MLaw LLM graduate appointed judge of European Court of Justice

By Lori Atherton
Michigan Law

Michigan Law LLM graduate Sinisa Rodin, the Jean Monnet Chair at the University of Zagreb Faculty of Law in Croatia, has been appointed a judge on the Court of Justice of the European Union in Luxembourg. Judge Rodin, whose term began July 1, is the first judge from Croatia to join the Court.

Joining Judge Rodin in August is 2012 LLM graduate Mirna Romic, who will serve as his first réferéndaire (law clerk).

“Serving as a judge at the Court of Justice of the European Union is a dream job for every European lawyer,” Judge Rodin, ‘92, said of his appointment. “Over the years the Court has acted as an engine of European integration and a guardian of the Founding Treaties of the EU. It is more than an institution. It is a symbol of the rule of law on the European continent and a genuine subject of legal integration.”

The European Court of Justice—the highest court in the European Union legal system—interprets EU law to make sure it is applied in the same way in all EU countries. It also settles legal disputes between EU governments and EU institutions. Individuals, companies, and organizations can also bring cases before the Court if they feel their rights have been infringed upon by an EU institution.

Daniel Halberstam, the Eric Stein Collegiate Professor of Law and director of the European Legal Studies Program at Michigan Law, said it’s only fitting that Judge Rodin is Croatia’s inaugural judge on the Court, given that he “has been a principal architect of Croatia’s entry into the European Union.”

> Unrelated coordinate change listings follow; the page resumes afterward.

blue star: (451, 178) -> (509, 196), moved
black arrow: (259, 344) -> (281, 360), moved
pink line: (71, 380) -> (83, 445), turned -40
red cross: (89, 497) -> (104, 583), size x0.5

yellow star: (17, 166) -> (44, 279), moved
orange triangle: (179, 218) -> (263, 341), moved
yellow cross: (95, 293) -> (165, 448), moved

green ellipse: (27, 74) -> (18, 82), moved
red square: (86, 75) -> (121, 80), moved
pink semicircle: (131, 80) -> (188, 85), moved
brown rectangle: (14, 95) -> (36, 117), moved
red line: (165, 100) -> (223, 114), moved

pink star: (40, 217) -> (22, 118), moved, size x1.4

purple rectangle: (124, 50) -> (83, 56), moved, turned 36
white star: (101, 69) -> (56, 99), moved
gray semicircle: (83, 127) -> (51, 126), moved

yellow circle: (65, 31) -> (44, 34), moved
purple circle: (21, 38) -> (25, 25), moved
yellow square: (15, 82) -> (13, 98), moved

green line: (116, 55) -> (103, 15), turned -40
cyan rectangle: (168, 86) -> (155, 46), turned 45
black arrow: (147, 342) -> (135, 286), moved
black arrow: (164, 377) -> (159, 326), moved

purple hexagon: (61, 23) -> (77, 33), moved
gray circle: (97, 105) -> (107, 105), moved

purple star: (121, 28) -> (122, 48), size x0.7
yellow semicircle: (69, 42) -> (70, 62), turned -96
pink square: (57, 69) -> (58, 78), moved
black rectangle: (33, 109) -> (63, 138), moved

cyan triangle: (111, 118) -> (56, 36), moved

“I remember visiting the University of Zagreb over a dozen years ago when Sinisa began to build Croatia’s EU law program from scratch—often against the entrenched interests within the academic establishment,” Prof. Halberstam said. “Since then, the program has flourished, and his students (several of whom followed in his footsteps to Ann Arbor) have won prizes in European-wide competitions.”

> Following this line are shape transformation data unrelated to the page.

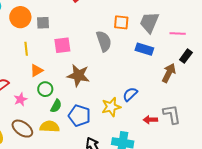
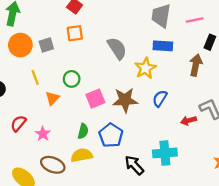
orange square: (121, 22) -> (75, 33), moved
pink square: (62, 45) -> (95, 99), moved
brown star: (78, 75) -> (125, 100), moved
green circle: (45, 89) -> (72, 79), moved
yellow star: (111, 107) -> (145, 68), moved
blue pentagon: (79, 116) -> (111, 135), turned 30

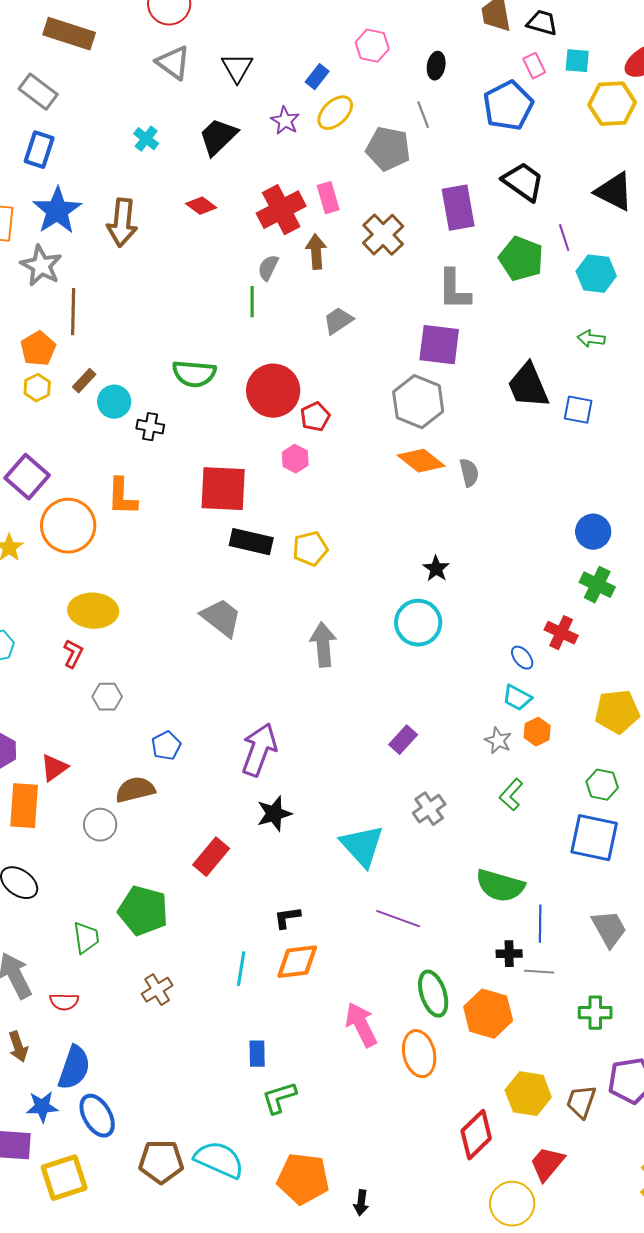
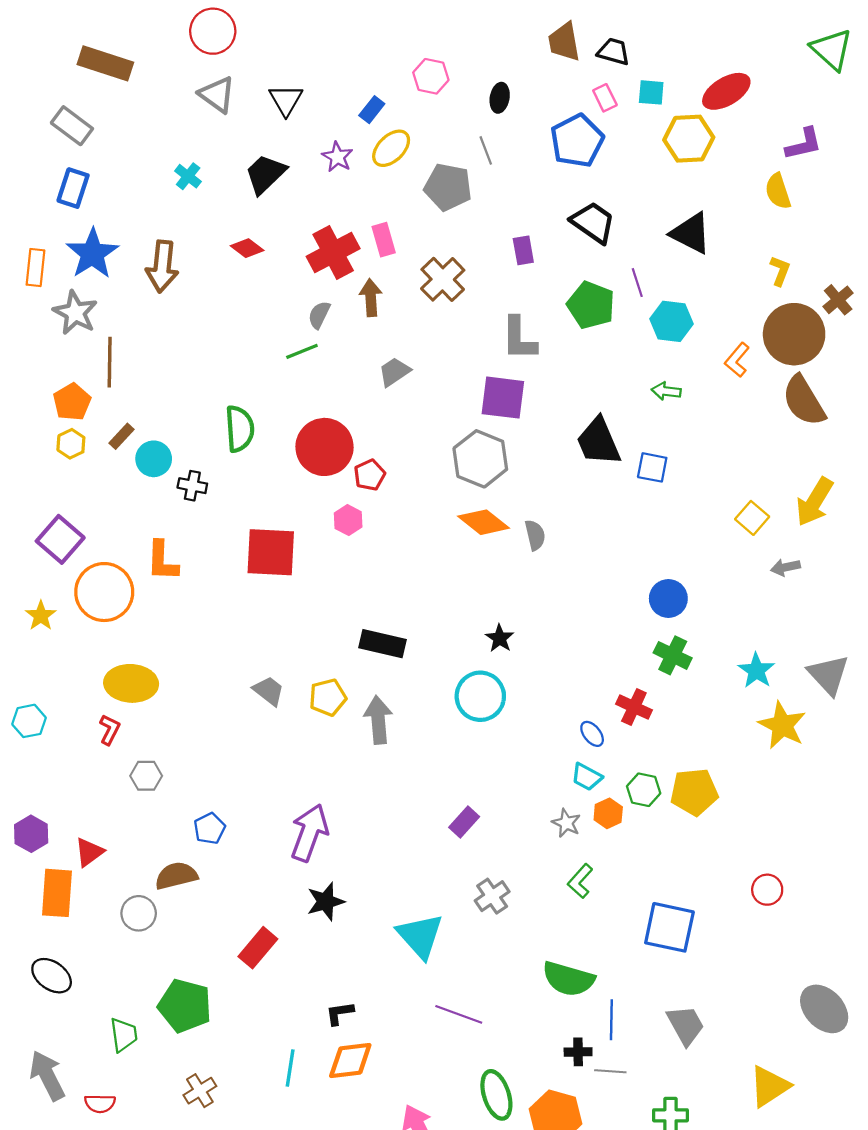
purple rectangle: (458, 208) -> (523, 250), size x0.6
green line: (252, 302) -> (302, 351), turned 68
green semicircle: (194, 374) -> (240, 429), turned -99
black rectangle: (251, 542) -> (383, 644), moved
yellow pentagon: (310, 549) -> (328, 697), moved
gray trapezoid: (221, 618) -> (269, 691), size x0.7
green hexagon: (602, 785) -> (644, 790), moved

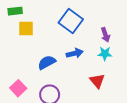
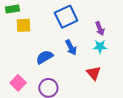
blue square: (71, 21) -> (66, 17), turned 30
blue arrow: (75, 53) -> (71, 47), turned 77

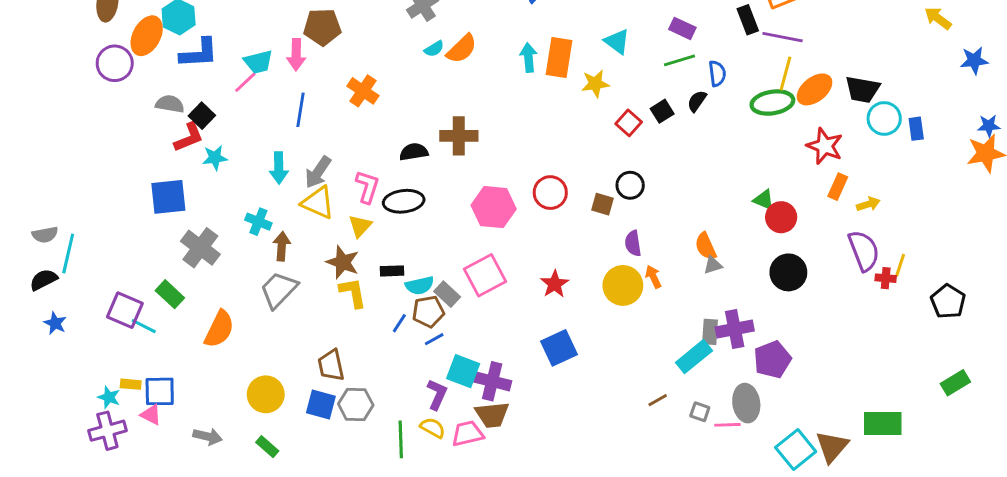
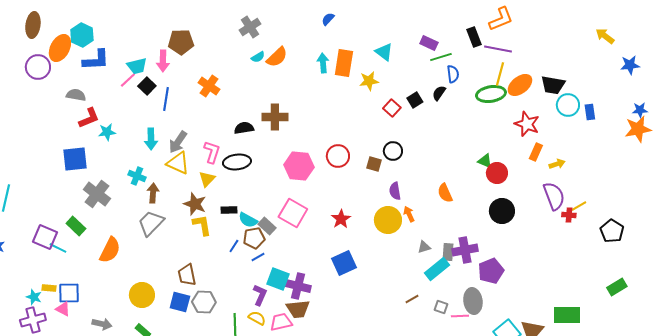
green line: (679, 60) -> (441, 57), moved
black square: (202, 116) -> (147, 86), moved
gray triangle: (713, 265) -> (424, 247), moved
yellow line: (900, 265) -> (579, 206), turned 42
pink square: (485, 275) -> (293, 213), turned -32
cyan semicircle: (420, 285) -> (248, 220), turned 42

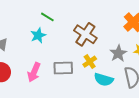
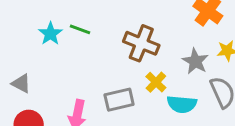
cyan star: (38, 35) -> (50, 34), moved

Judge Rodin teaches a general course on EU law and an advanced course on human rights in the EU at the University of Zagreb. He also supervises students participating in the European Law Moot Court Competition and Central and East European Moot Court. In 2012, he was the Marc and Beth Goldberg Distinguished Visiting Professor at Cornell University Law School.

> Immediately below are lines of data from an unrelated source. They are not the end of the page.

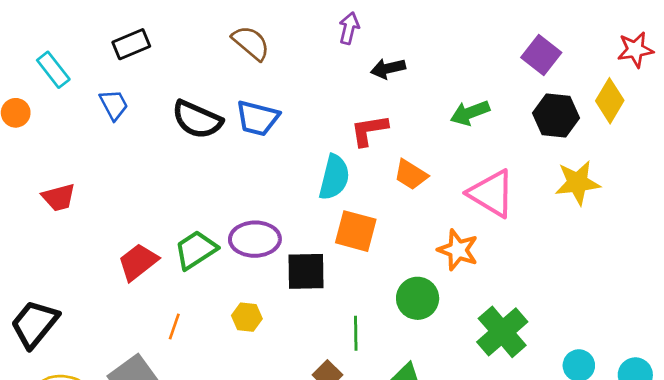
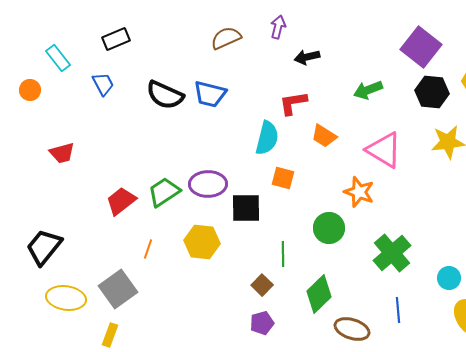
brown semicircle: (251, 43) -> (226, 38), moved, turned -64
purple square: (541, 55) -> (421, 47), size x1.4
orange square: (356, 231) -> (283, 178), size x0.7
yellow hexagon: (247, 317) -> (202, 242), size x1.6

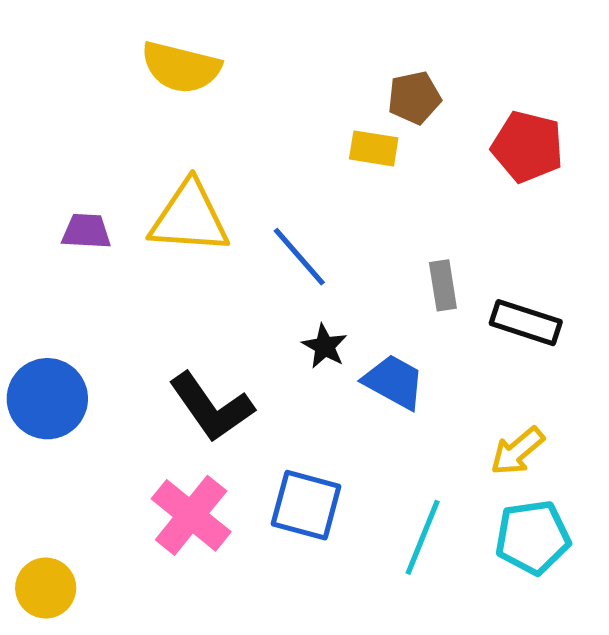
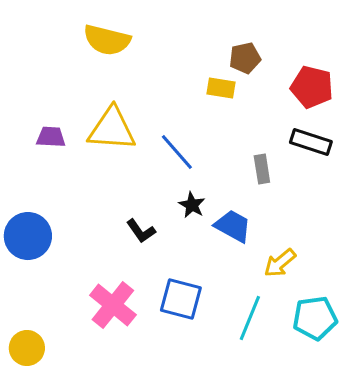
black rectangle: (526, 323) -> (311, 142), moved
black L-shape: (211, 407) -> (141, 231), moved, size x0.6
yellow arrow: (517, 451) -> (280, 263), moved

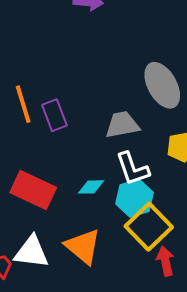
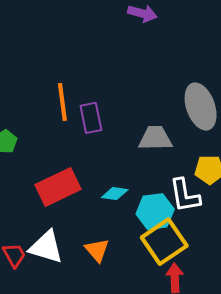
white L-shape: (132, 169) -> (185, 195), moved
red rectangle: (33, 190) -> (58, 187), turned -60
orange triangle: (83, 247) -> (97, 250), size x0.7

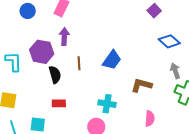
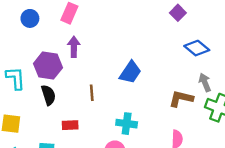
brown line: (79, 63) -> (92, 93), moved
black semicircle: (55, 75) -> (48, 95), moved
brown L-shape: (141, 85) -> (181, 99), moved

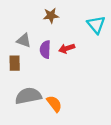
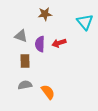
brown rectangle: (15, 63) -> (25, 61), moved
gray semicircle: (28, 96) -> (25, 85), size x0.6

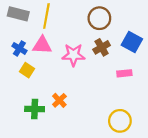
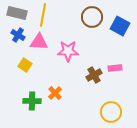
blue square: (132, 42) -> (120, 26), moved
brown cross: (102, 47) -> (94, 75), moved
blue cross: (19, 48) -> (18, 35), moved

After earning his LLM from Michigan Law in 1992, where he received the Law School’s Merit Award, he earned his PhD from the University of Zagreb Faculty of Law in 1995. He specialized in European law at the European University Institute in Florence and German constitutional law at the Max Planck Institute for Comparative Public Law and International Law in Heidelberg, Germany. He is the author of two books and more than 50 research papers, and co-authored the first textbook on EU law in the Croatian language. His research interests include issues of constitutional interpretation, fundamental rights, constitutional aspects of European integration, and free movement of services.

Judge Rodin said he is grateful to the Law School for providing him with an education that “equipped me with the qualities necessary for this high service” on the Court. “It feels good to be a Wolverine in Luxembourg,” he said.